In the tuktuk with Sukeat and his dog.
First stop was at an optometrist near the central markets, where the oldies got measured up for reading glasses. Cost was $36 each I think, for prescription glasses in frames, to be collected that afternoon. Then it was in to the central market.
This is a large yellow concrete building on its own city block, essentially a large dome with four rounded wings, one sticking out each side. Inside the structure are watch and jewellery stores, electronics, a meat section and so on. Attached are many more tarp-covered stalls selling clothing and fabrics, carvings, food and even a nursery section. Picked up a spare battery for the camera for US$12 - probably 40% less if I’d bargained - rather than AU$70.

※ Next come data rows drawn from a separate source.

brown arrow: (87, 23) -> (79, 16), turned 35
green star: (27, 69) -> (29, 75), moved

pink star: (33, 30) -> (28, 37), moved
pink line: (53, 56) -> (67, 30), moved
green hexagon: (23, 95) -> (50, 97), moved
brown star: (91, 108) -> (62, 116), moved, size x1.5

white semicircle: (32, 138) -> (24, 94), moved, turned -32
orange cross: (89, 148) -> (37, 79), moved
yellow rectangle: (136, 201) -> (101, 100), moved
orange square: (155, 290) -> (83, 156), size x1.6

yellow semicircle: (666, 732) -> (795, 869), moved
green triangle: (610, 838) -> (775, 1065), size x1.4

Inside one of the wings of the market
One of the tarp-covered parts of the market
Shampoo, anyone?
Next stop was Wat Phnom, a temple on a hill in the city, and supposedly the founding point of Phnom Penh.
"For foreigner only, please pay here, 1$ per person" - hooray for foreigner
The wat elephant and handler - gives tourist rides
Liane feeds the elephant - he flaps his (her?) ears a lot when you feed him some very over-priced bananas
After that was the Russian market, named after a previous high concentration of Russians living in the area. This is another large market, but more touristy with crafts and pirate DVDs – things that tourists like. Acquired here was a learn Khmer CD and a few obligatory T-shirts.
After that it was a longish tuktuk ride over the Japanese (the donors) bridge to the other side of the river, and out to the peninsula. It was surprising how quickly the relative high standard of the city roads gave way to crappy rural-like roads. There was a long promenade and park against the opposing side of the river bank, built under the direction of the previous governor of the city, but now overgrown and derelict, and being slowly sold off by the corrupt government to their developer mates.
Dredging barge at the junction of the rivers, as seenf rom the peninsula on the other side of the river to Phnom Penh - the dredged material is used to raise land levels in and around the city, to reduce flooding.
Finally it was back into town, to the Foreign Correspondent’s Club (FCC), a local landmark, to sit looking over the river and having over-priced food. Then we toddled off on foot to a Spanish restaurant nearby, for Sangria overlooking the river instead. From there it was a half hour walk home, dodging the night-time traffic on Sihanouk Blvd – just imagine stepping out into 4 lanes of oncoming headlights and hoping they see you.